We can use a parallel backend to do this:
cores <- parallelly::availableCores(logical = FALSE)
cl <- parallel::makePSOCKcluster(cores)
doParallel::registerDoParallel(cl)
# Now call `tune_grid()`!
# Shut it down with:
foreach::registerDoSEQ()
parallel::stopCluster(cl)Speed-ups are fairly linear up to the number of physical cores (10 here).
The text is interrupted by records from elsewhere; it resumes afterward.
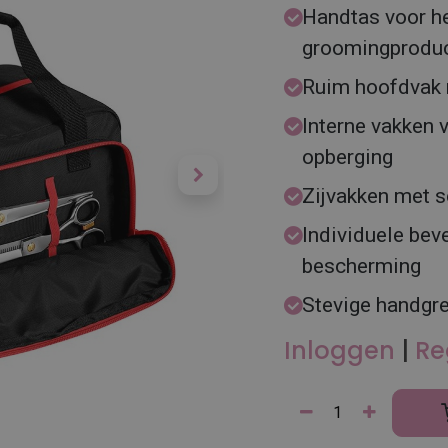
Handtas voor he
groomingprodu
Ruim hoofdvak m
Interne vakken 
opberging
Zijvakken met 
Individuele bev
bescherming
Stevige handgr
Inloggen
|
Re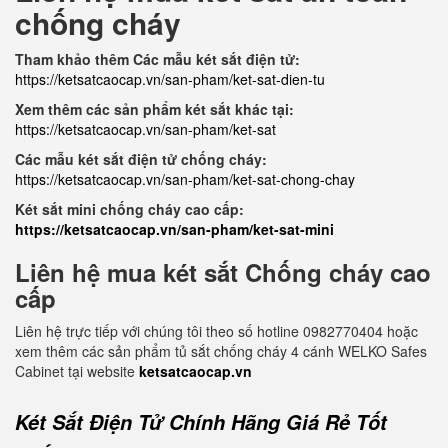
chống cháy
Tham khảo thêm Các mẫu két sắt điện tử:
https://ketsatcaocap.vn/san-pham/ket-sat-dien-tu
Xem thêm các sản phẩm két sắt khác tại:
https://ketsatcaocap.vn/san-pham/ket-sat
Các mẫu két sắt điện tử chống cháy:
https://ketsatcaocap.vn/san-pham/ket-sat-chong-chay
Két sắt mini chống cháy cao cấp:
https://ketsatcaocap.vn/san-pham/ket-sat-mini
Liên hệ mua két sắt Chống cháy cao
cấp
Liên hệ trực tiếp với chúng tôi theo số hotline 0982770404 hoặc
xem thêm các sản phẩm tủ sắt chống cháy 4 cánh WELKO Safes
Cabinet tại website
ketsatcaocap.vn
Két Sắt Điện Tử Chính Hãng Giá Rẻ Tốt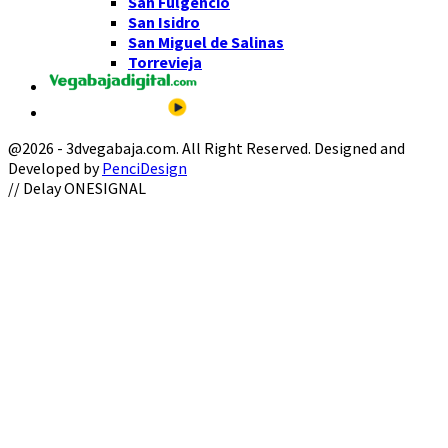
San Fulgencio
San Isidro
San Miguel de Salinas
Torrevieja
@2026 - 3dvegabaja.com. All Right Reserved. Designed and
Developed by
PenciDesign
Facebook
Twitter
Instagram
Youtube
Email
// Delay ONESIGNAL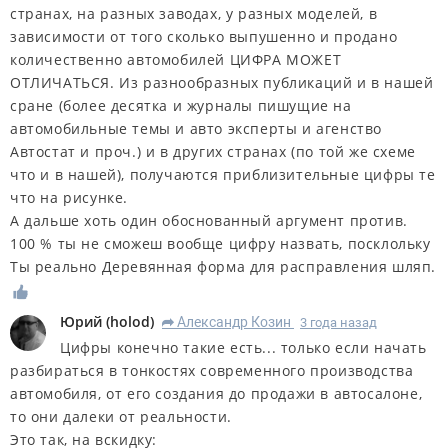
странах, на разных заводах, у разных моделей, в
зависимости от того сколько выпушенно и продано
количественно автомобилей ЦИФРА МОЖЕТ
ОТЛИЧАТЬСЯ. Из разнообразных публикаций и в нашей
сране (более десятка и журналы пишущие на
автомобильные темы и авто эксперты и агенство
Автостат и проч.) и в других странах (по той же схеме
что и в нашей), получаются приблизительные цифры те
что на рисунке.
А дальше хоть один обоснованный аргумент против.
100 % ты не сможеш вообще цифру назвать, посклольку
Ты реально Деревянная форма для расправления шляп.
Юрий
(
holod
)
Александр Козин
3 года назад
R
Цифры конечно такие есть... только если начать
разбираться в тонкостях современного производства
автомобиля, от его создания до продажи в автосалоне,
то они далеки от реальности.
Это так, на вскидку: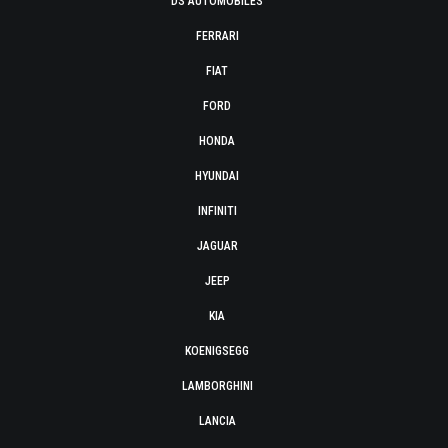
DS AUTOMOBILES
FERRARI
FIAT
FORD
HONDA
HYUNDAI
INFINITI
JAGUAR
JEEP
KIA
KOENIGSEGG
LAMBORGHINI
LANCIA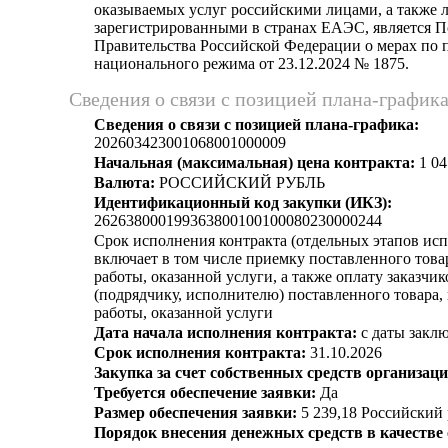
оказываемых услуг российскими лицами, а также 
зарегистрированными в странах ЕАЭС, является 
Правительства Российской Федерации о мерах по
национального режима от 23.12.2024 № 1875.
Сведения о связи с позицией плана-график
Сведения о связи с позицией плана-графика:
202603423001068001000009
Начальная (максимальная) цена контракта:
1 04
Валюта:
РОССИЙСКИЙ РУБЛЬ
Идентификационный код закупки (ИКЗ):
262638000199363800100100080230000244
Срок исполнения контракта (отдельных этапов исп
включает в том числе приемку поставленного тов
работы, оказанной услуги, а также оплату заказчи
(подрядчику, исполнителю) поставленного товара
работы, оказанной услуги
Дата начала исполнения контракта:
с даты заклю
Срок исполнения контракта:
31.10.2026
Закупка за счет собственных средств организаци
Требуется обеспечение заявки:
Да
Размер обеспечения заявки:
5 239,18 Российский
Порядок внесения денежных средств в качестве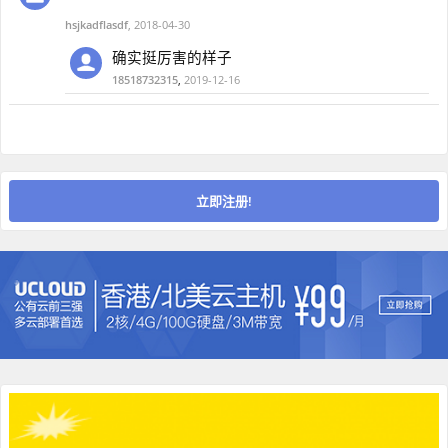
hsjkadflasdf
,
2018-04-30
确实挺厉害的样子
18518732315
,
2019-12-16
立即注册!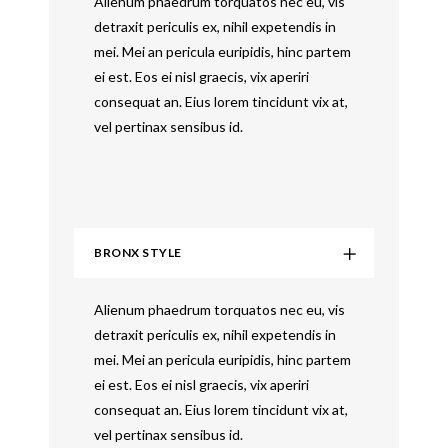
Alienum phaedrum torquatos nec eu, vis
detraxit periculis ex, nihil expetendis in
mei. Mei an pericula euripidis, hinc partem
ei est. Eos ei nisl graecis, vix aperiri
consequat an. Eius lorem tincidunt vix at,
vel pertinax sensibus id.
BRONX STYLE
Alienum phaedrum torquatos nec eu, vis
detraxit periculis ex, nihil expetendis in
mei. Mei an pericula euripidis, hinc partem
ei est. Eos ei nisl graecis, vix aperiri
consequat an. Eius lorem tincidunt vix at,
vel pertinax sensibus id.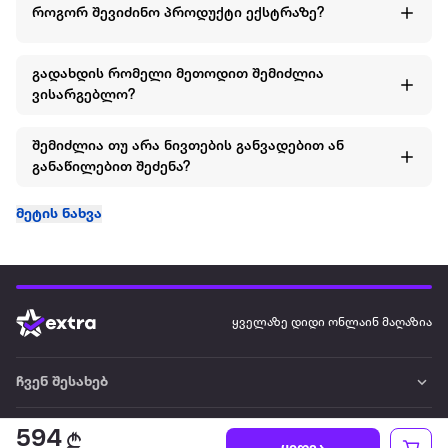
როგორ შევიძინო პროდუქტი ექსტრაზე?
გადახდის რომელი მეთოდით შემიძლია
ვისარგებლო?
შემიძლია თუ არა ნივთების განვადებით ან
განაწილებით შეძენა?
მეტის ნახვა
ყველაზე დიდი ონლაინ მაღაზია
ჩვენ შესახებ
წესები და პირობები
594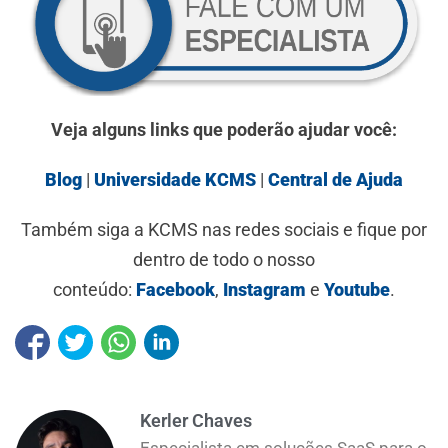
Veja alguns links que poderão ajudar você:
Blog
|
Universidade KCMS
|
Central de Ajuda
Também siga a KCMS nas redes sociais e fique por
dentro de todo o nosso
conteúdo:
Facebook
,
Instagram
e
Youtube
.
Kerler Chaves
Especialista em soluções SaaS para o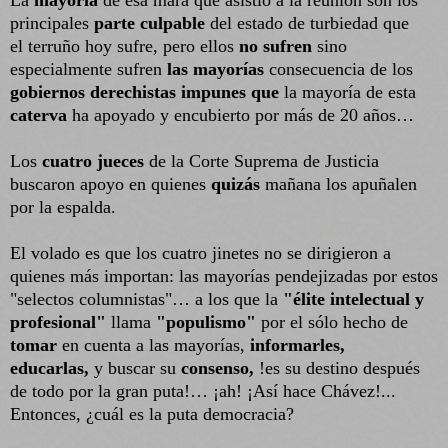
La
mayoría
de esa mara que asistió a la reunión son los
principales
parte culpable
del estado de turbiedad que
el terruño hoy sufre, pero ellos
no sufren
sino
especialmente sufren
las mayorías
consecuencia de los
gobiernos derechistas impunes que
la mayoría de esta
caterva
ha apoyado y encubierto por más de 20 años…
Los
cuatro jueces
de la Corte Suprema de Justicia
buscaron apoyo en quienes
quizás
mañana los apuñalen
por la espalda.
El volado es que los cuatro jinetes no se dirigieron a
quienes más importan: las mayorías pendejizadas por estos
"selectos columnistas"… a los que la
"élite intelectual y
profesional"
llama
"populismo"
por el sólo hecho de
tomar
en cuenta a las mayorías,
informarles,
educarlas,
y
buscar su
consenso,
!es su destino después
de todo por la gran puta!… ¡ah! ¡Así hace Chávez!...
Entonces, ¿cuál es la puta democracia?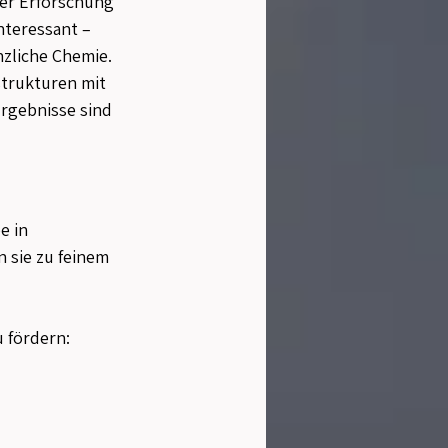
der Erforschung 
nteressant – 
nzliche Chemie.
trukturen mit 
rgebnisse sind 
e in 
 sie zu feinem 
 fördern: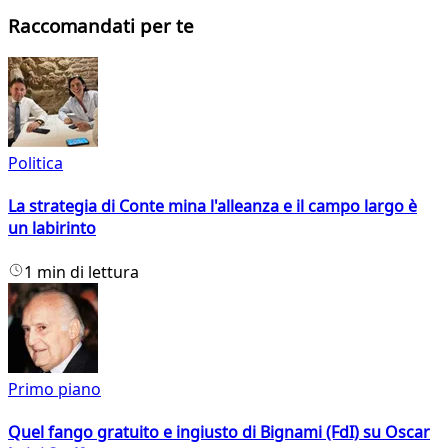
Raccomandati per te
Politica
La strategia di Conte mina l'alleanza e il campo largo è
un labirinto
1 min di lettura
Primo piano
Quel fango gratuito e ingiusto di Bignami (FdI) su Oscar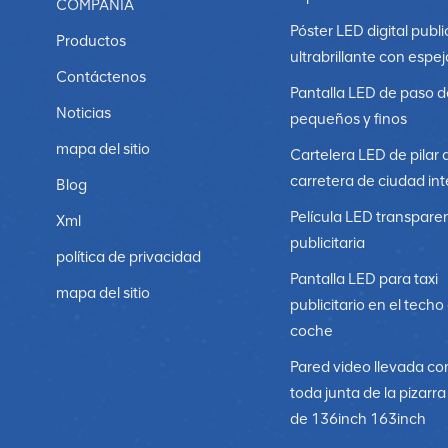
COMPAÑÍA
Póster LED digital publi
Productos
ultrabrillante con espej
Contáctenos
Pantalla LED de paso d
Noticias
pequeños y finos
mapa del sitio
Cartelera LED de pilar 
carretera de ciudad int
Blog
Película LED transpare
Xml
publicitaria
política de privacidad
Pantalla LED para taxi
mapa del sitio
publicitario en el techo
coche
Pared video llevada co
toda junta de la pizarr
de 136inch 163inch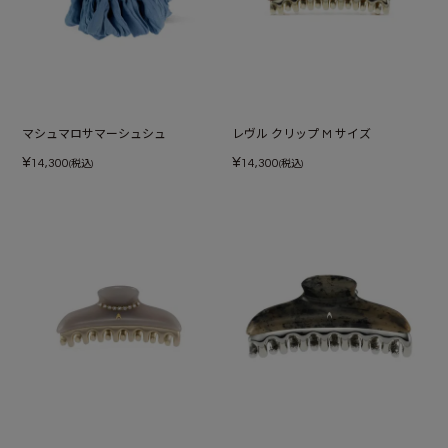
マシュマロサマーシュシュ
レヴル クリップ M サイズ
¥
¥
14,300
14,300
(税込)
(税込)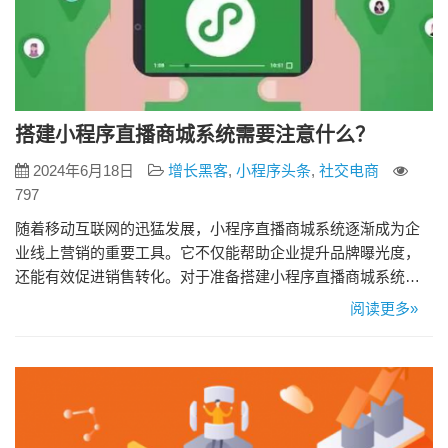
搭建小程序直播商城系统需要注意什么？
2024年6月18日
增长黑客
,
小程序头条
,
社交电商
797
随着移动互联网的迅猛发展，小程序直播商城系统逐渐成为企
业线上营销的重要工具。它不仅能帮助企业提升品牌曝光度，
还能有效促进销售转化。对于准备搭建小程序直播商城系统的
企业来说，有一些关键注意事项需要提前了解和准备，以确保
阅读更多»
项目顺利推进和成功运营。 一、明确需求，制定清晰的规划 企
业在搭建小程序直播商城系统之前，需要明确自身的需求。这
包括目标用户群体的定位、功能需求的明确，以及营销策略的
规划。明确需求能够…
Early stopping for boosted trees
We have directly optimized the number of trees as a tuning parameter.
Instead we could
Set the number of trees to a single large number.
Stop adding trees when performance gets worse.
This is known as “early stopping” and there is a parameter for that: stop_iter.
Early stopping has a potential to decrease the tuning time.